Hydrogen bonds maintain the secondary structure
What 3 bonds are needed for the tertiary structure of proteins ?
- Hydrophobic
- Van der Waals
- Electrostatic bonds
What 2 bonds are needed for the quaternary structure of proteins ?
- Van der Waals
- Electrostatic bonds
What is the a-helix referred to as and what direction do the hydrogen bonds run in ?
- Twisted sheet
- H bonds run parallel to the helix axis
What is the b-sheet referred to as and what direction do the hydrogen bonds run in ?
- Flat sheet
- H bonds run perpendicular to chain direction
What are r groups and where are they found ?
- R groups influence the way proteins interact with other proteins and the environment
- R groups are pointed outward but are not used in the helix structure
What are the 2 types of b-sheet ?
- Anti parallel
- Parallel
What direction do bonds run in a parallel b-sheet ?
- All same direction
- All downwards
What direction do bonds run in an antiparallel b-sheet ?
- Alternate directions
- Down, Up, Down, Up
What are some characteristics of non polar amino acids ?
- They have very oily side chains
- Important interactions with environment
What is one characteristic of a polar amino acid ?
They have a partial positive and negative end
What are some characteristics of electrically charged amino acids ?
- Acidic AAs are negatively charged
- Basic AAs are positively charged
- Important electrostatic interactions
What are the 3 classes of amino acid R groups ?
- Non-polar
- Polar
- Electrically charged
Why is cysteine an important AA ?
It contains disulphide bonds that are important for protein structure
What is a domain ?
The smallest stable unit of tertiary structure
Why are domains stable ?
As they are independent structural units that represent independent functional units
What is domain shuffling ?
The idea that throughout evolution domains have been swapped between proteins
Give 2 examples of proteins with a quarternary structure
- Haemoglobin
- Collagen
What is the T state and R state with relation to haemoglobin ?

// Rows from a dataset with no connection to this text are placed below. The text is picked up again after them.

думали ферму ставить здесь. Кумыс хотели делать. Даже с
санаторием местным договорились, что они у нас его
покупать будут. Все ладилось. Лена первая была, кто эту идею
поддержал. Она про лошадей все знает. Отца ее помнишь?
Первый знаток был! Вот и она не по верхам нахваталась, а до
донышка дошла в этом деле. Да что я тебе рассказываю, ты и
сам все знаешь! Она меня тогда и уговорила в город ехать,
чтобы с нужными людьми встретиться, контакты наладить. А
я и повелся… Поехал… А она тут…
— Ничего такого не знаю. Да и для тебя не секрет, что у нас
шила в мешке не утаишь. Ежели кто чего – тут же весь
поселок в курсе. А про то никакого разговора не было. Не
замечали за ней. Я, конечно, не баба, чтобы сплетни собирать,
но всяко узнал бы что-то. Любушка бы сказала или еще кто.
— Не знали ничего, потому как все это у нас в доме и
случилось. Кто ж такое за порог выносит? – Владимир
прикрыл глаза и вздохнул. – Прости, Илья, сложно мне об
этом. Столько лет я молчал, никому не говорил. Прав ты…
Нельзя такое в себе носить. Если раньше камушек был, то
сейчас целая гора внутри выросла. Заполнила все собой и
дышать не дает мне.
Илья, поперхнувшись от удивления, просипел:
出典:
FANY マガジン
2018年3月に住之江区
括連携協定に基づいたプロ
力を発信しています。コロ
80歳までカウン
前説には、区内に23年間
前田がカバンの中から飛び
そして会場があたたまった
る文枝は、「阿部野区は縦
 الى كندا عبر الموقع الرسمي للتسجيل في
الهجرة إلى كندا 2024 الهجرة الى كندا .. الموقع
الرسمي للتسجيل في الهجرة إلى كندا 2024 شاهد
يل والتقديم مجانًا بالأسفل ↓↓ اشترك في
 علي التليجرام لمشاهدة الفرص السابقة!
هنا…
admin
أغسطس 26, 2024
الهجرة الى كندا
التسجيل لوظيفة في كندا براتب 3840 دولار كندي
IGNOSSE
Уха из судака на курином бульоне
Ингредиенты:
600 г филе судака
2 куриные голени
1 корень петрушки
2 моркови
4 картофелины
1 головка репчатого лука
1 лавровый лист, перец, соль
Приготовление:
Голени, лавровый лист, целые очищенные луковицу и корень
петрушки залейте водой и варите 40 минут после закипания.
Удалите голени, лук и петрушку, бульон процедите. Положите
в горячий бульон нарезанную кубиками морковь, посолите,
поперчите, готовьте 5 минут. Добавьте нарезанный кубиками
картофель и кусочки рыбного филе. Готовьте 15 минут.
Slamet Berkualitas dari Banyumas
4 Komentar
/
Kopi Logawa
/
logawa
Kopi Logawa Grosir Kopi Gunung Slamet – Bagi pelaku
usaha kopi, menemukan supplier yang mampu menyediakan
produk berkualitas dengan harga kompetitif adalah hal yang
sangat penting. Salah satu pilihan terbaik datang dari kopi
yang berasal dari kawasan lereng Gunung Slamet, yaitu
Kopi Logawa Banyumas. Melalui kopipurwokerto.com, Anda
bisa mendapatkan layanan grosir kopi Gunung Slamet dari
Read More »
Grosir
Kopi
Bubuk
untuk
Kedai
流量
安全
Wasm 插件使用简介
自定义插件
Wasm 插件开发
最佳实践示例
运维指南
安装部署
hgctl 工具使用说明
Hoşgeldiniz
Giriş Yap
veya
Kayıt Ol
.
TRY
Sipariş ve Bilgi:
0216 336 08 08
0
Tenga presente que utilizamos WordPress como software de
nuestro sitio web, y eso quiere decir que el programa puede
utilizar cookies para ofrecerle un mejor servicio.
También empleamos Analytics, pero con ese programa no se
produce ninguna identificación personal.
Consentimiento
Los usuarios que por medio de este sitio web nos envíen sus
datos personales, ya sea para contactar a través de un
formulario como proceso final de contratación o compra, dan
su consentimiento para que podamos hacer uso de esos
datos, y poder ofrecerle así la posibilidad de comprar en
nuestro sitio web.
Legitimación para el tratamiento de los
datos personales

T-state = Tense and is when oxygen is unbound
R- state = Relaxed and is when oxygen is bound
What amino acid is crucial for collagen structure ?
Glycine
What chains are found in collagen structure ?
- A triple- y- helix
- 3 Helical chains
What are 5 of the biggest stressors on a cell ?
- Hypoxia
- Heat/cold shock
- Cell cycle arrest
- Apoptosis
- Senescence
What is p53 ?
A transcription factor
How is the structure of p53 related to its function ?
- Tetramerization: Forms a stable tetramer for effective DNA binding and transcriptional activity.
- DNA-Binding Domain (DBD): Binds specific DNA sequences to regulate target genes.
- Transactivation Domains: Recruit transcriptional machinery to activate/repress gene expression.
- Post-Translational Modifications: Alter structure and stability in response to cellular stress.
- Conformational Flexibility: Allows interaction with various proteins for signaling.
- Mutations: Structural changes can lead to loss of function and cancer development.